=== Records provided ===

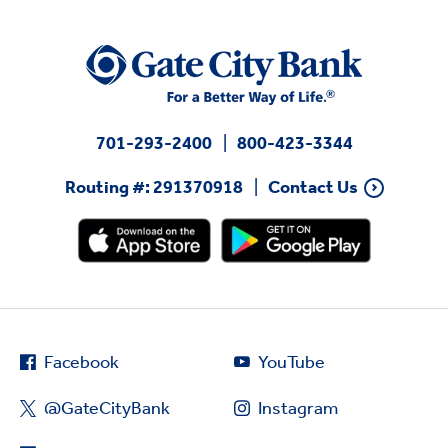
701-293-2400
800-423-3344
Routing #: 291370918
Contact Us
Facebook
YouTube
@GateCityBank
Instagram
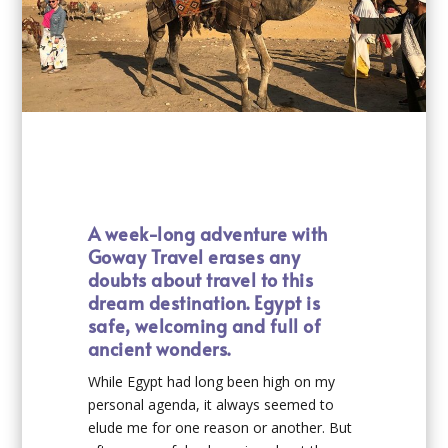
A week-long adventure with
Goway Travel erases any
doubts about travel to this
dream destination. Egypt is
safe, welcoming and full of
ancient wonders.
While Egypt had long been high on my
personal agenda, it always seemed to
elude me for one reason or another. But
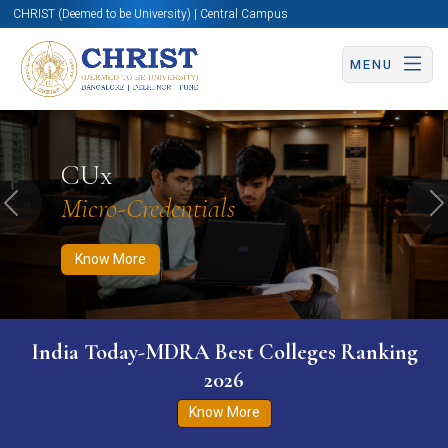
CHRIST (Deemed to be University) | Central Campus
MENU
Know More
Apply Now
Apply Now
CUx
Micro-Credentials
Previous
N
Know More
India Today-MDRA Best Colleges Ranking
2026
Know More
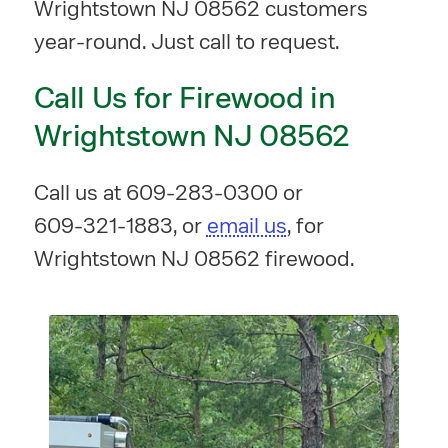
Wrightstown NJ 08562 customers
year-round. Just call to request.
Call Us for Firewood in
Wrightstown NJ 08562
Call us at
609-283-0300
or
609-321-1883
, or
email us
, for
Wrightstown NJ 08562 firewood.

===

Pictures should be omitted. Please return exactly the lines from the line that holds "CHRIST (Deemed to" through the end of the records.

CHRIST (Deemed to be University) | Central Campus
MENU
Know More
Apply Now
Apply Now
CUx
Micro-Credentials
Previous
N
Know More
India Today-MDRA Best Colleges Ranking
2026
Know More
Wrightstown NJ 08562 customers
year-round. Just call to request.
Call Us for Firewood in
Wrightstown NJ 08562
Call us at
609-283-0300
or
609-321-1883
, or
email us
, for
Wrightstown NJ 08562 firewood.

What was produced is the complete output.